Directions for this task: Nothing but the exact text of the entries should appear in your answer; pictures stay out.

Page-level text extractions:
--- START ---

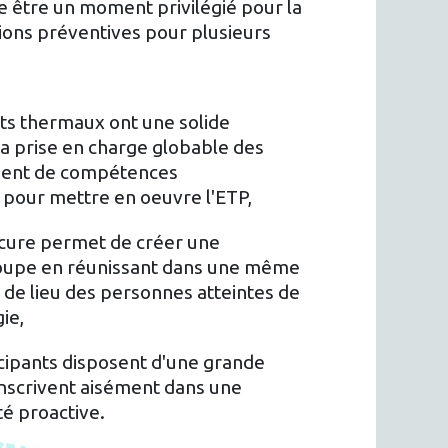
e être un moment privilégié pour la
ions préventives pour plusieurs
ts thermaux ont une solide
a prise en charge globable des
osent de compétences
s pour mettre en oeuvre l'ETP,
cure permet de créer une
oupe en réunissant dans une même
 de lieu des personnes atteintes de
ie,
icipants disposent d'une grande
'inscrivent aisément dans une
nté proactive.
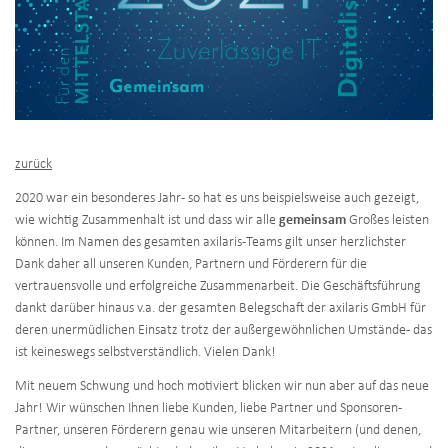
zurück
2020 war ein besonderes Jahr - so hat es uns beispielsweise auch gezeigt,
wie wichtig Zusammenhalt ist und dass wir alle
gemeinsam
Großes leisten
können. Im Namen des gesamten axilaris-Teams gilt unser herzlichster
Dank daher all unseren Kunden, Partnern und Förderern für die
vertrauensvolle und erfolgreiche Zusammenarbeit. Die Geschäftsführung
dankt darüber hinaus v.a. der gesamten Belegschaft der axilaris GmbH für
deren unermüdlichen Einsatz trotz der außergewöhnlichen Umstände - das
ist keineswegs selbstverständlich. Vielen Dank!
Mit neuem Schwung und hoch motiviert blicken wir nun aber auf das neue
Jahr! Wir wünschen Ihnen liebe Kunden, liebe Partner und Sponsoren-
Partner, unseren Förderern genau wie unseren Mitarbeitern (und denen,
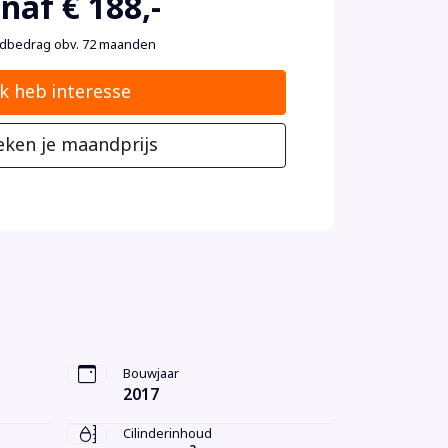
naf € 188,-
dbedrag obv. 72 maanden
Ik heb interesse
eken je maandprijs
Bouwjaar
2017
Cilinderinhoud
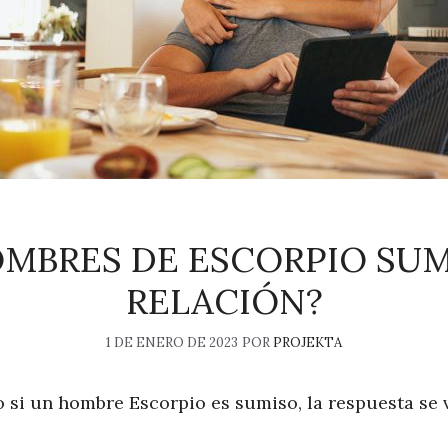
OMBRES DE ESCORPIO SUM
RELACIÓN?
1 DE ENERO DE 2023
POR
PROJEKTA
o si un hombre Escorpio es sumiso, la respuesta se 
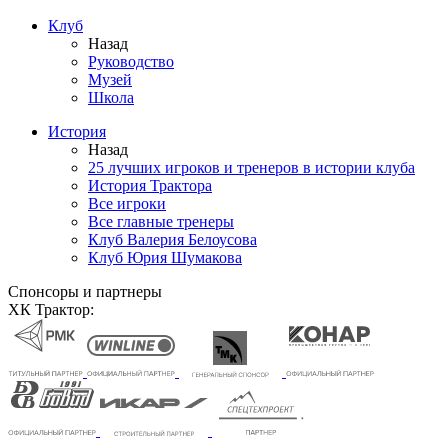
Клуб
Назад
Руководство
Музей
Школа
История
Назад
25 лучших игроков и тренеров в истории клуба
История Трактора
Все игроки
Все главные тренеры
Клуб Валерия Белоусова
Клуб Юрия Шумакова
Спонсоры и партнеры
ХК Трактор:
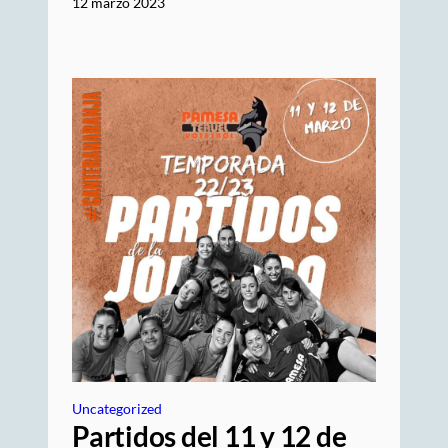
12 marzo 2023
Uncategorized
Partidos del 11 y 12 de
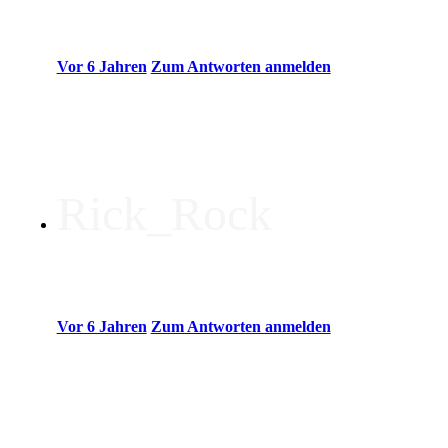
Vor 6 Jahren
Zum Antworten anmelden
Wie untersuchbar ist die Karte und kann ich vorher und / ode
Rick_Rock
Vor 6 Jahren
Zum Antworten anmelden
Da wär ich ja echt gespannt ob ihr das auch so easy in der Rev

--- END ---

Written answer:
e être un moment privilégié pour la
ions préventives pour plusieurs
ts thermaux ont une solide
a prise en charge globable des
osent de compétences
s pour mettre en oeuvre l'ETP,
cure permet de créer une
oupe en réunissant dans une même
 de lieu des personnes atteintes de
ie,
icipants disposent d'une grande
'inscrivent aisément dans une
nté proactive.
zurück
2020 war ein besonderes Jahr - so hat es uns beispielsweise auch gezeigt,
wie wichtig Zusammenhalt ist und dass wir alle
gemeinsam
Großes leisten
können. Im Namen des gesamten axilaris-Teams gilt unser herzlichster
Dank daher all unseren Kunden, Partnern und Förderern für die
vertrauensvolle und erfolgreiche Zusammenarbeit. Die Geschäftsführung
dankt darüber hinaus v.a. der gesamten Belegschaft der axilaris GmbH für
deren unermüdlichen Einsatz trotz der außergewöhnlichen Umstände - das
ist keineswegs selbstverständlich. Vielen Dank!
Mit neuem Schwung und hoch motiviert blicken wir nun aber auf das neue
Jahr! Wir wünschen Ihnen liebe Kunden, liebe Partner und Sponsoren-
Partner, unseren Förderern genau wie unseren Mitarbeitern (und denen,
naf € 188,-
dbedrag obv. 72 maanden
Ik heb interesse
eken je maandprijs
Bouwjaar
2017
Cilinderinhoud
OMBRES DE ESCORPIO SUM
RELACIÓN?
1 DE ENERO DE 2023
POR
PROJEKTA
o si un hombre Escorpio es sumiso, la respuesta se 
Клуб
Назад
Руководство
Музей
Школа
История
Назад
25 лучших игроков и тренеров в истории клуба
История Трактора
Все игроки
Все главные тренеры
Клуб Валерия Белоусова
Клуб Юрия Шумакова
Спонсоры и партнеры
ХК Трактор:
12 marzo 2023
Uncategorized
Partidos del 11 y 12 de
Vor 6 Jahren
Zum Antworten anmelden
Wie untersuchbar ist die Karte und kann ich vorher und / ode
Rick_Rock
Vor 6 Jahren
Zum Antworten anmelden
Da wär ich ja echt gespannt ob ihr das auch so easy in der Rev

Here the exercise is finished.